Debbi Gillespie’s family reads a Christmas story together throughout the season. “It started when my daughter was younger, as a way to get her settled down on Christmas Eve. One of her Christmas gifts was always a Christmas storybook. She got to open this gift on Christmas Eve. At first, the book was the kind that could be read in one sitting, and I would read her to sleep. As she got older, we started the family reading: one chapter a night when we can work it in, taking turns reading, culminating in the last chapter on Christmas Eve.”
Tradition then and now
Gillespie’s story points out an important, if paradoxical, element of Christmas traditions. In some ways they’re the same from year to year—but they’re always changing. Children grow up, generations change, new people come into the family and community, and people encounter the old Christmas story again and again in each new age.
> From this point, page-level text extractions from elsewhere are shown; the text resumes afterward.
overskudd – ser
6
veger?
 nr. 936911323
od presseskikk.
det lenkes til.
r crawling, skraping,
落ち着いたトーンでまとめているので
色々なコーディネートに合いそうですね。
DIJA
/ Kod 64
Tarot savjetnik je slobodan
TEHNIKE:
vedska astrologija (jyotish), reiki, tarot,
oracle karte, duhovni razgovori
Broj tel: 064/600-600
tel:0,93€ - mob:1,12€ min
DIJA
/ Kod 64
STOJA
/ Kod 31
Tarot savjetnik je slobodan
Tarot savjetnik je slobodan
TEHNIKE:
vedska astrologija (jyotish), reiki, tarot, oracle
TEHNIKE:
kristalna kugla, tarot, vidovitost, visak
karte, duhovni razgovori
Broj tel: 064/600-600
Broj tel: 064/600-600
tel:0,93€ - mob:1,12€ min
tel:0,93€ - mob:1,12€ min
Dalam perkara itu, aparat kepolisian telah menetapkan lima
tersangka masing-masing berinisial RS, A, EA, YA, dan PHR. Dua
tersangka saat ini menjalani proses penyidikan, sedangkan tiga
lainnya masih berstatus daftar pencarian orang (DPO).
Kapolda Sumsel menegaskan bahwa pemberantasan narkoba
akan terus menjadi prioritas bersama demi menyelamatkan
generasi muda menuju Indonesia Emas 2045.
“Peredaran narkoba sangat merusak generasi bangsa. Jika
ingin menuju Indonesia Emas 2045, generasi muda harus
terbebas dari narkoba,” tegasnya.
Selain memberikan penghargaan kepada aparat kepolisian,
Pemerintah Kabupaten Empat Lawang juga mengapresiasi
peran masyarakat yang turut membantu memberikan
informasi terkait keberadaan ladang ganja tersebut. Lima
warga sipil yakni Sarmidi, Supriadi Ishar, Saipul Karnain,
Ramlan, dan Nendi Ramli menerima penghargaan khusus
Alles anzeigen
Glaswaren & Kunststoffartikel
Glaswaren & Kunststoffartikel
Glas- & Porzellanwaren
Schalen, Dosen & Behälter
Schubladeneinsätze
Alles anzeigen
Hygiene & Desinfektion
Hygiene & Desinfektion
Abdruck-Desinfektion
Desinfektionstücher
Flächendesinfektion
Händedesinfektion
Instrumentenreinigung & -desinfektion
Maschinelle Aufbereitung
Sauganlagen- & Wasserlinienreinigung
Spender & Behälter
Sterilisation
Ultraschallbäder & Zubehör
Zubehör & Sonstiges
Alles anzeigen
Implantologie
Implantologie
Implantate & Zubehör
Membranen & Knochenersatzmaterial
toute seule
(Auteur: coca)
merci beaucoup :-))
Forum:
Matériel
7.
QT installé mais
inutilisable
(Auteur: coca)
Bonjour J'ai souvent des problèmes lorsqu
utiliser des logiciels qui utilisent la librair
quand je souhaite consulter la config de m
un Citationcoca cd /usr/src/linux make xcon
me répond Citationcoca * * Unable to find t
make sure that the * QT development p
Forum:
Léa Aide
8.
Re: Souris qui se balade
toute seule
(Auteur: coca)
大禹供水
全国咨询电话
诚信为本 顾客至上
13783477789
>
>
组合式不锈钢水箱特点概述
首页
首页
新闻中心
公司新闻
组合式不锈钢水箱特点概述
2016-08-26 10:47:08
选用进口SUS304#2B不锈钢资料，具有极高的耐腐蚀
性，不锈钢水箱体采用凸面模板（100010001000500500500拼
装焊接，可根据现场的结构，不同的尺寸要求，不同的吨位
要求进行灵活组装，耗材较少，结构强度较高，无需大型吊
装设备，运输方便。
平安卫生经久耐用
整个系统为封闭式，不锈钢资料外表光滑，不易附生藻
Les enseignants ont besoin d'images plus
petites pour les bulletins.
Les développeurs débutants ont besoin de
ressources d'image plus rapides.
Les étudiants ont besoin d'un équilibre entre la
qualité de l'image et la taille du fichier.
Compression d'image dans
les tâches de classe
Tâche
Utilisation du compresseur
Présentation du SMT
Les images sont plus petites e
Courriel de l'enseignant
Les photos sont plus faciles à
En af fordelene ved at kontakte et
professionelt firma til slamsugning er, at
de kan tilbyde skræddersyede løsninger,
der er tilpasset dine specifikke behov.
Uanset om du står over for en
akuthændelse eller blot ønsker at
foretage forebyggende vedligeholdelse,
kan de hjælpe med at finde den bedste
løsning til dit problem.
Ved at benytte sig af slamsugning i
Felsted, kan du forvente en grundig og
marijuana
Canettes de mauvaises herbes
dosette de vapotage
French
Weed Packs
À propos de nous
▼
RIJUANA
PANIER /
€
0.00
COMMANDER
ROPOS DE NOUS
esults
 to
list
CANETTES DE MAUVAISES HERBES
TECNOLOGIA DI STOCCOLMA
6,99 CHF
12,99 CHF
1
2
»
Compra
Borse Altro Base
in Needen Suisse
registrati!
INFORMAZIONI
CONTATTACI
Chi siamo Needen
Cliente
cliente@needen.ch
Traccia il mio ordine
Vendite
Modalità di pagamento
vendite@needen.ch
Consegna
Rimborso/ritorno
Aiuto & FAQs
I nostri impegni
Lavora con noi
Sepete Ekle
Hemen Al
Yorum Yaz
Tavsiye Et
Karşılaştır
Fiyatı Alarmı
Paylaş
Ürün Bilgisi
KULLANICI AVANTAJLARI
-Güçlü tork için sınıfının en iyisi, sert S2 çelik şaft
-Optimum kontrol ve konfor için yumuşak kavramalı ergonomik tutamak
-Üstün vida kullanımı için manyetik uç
Living tradition has always been an important belief of Catholic Christianity. Indeed, it was one of the defining differences of the 16th-century Reformation: Protestants sought to strip away abuses and superstitions accumulated over centuries and to return to a faith based strictly on the revealed Word of God, while Catholics insisted that church tradition was also an authentic source of faith. Great theological battles were fought over these distinctions, often ending in bloodshed. Protestants created new, more austere forms of belief and worship, while Catholics elaborated even more complex stories and rituals.
In more recent years, Western Christian churches have come closer together in their understanding of the role of tradition as the lived experience of the church proclaiming and experiencing the gospel. As Anglican scholar Andrew Chandler says, “It is in the nature of authentic Christian faith that we live and worship as part of that great fabric of past insight and practice, present ideals, and future expectation, which we call the communion of saints. And that community is never static, but always moving, not least because it lives inescapably within a world of unfolding time….The value of tradition lies in our belief that we can listen to each other through the ages and move together as a transcendent body of faith.”
Baking the cookies, telling the stories, making the music, welcoming the traveler, feeding the poor—and in all this sharing our love and our faith with one another—these are all ways we participate in the Incarnation, the joy and hope of bringing our transcendent God into the human world each Christmas season.
This article appeared in the December 2000 issue of U.S. Catholic (Vol. 65, No. 12, pages 29-32).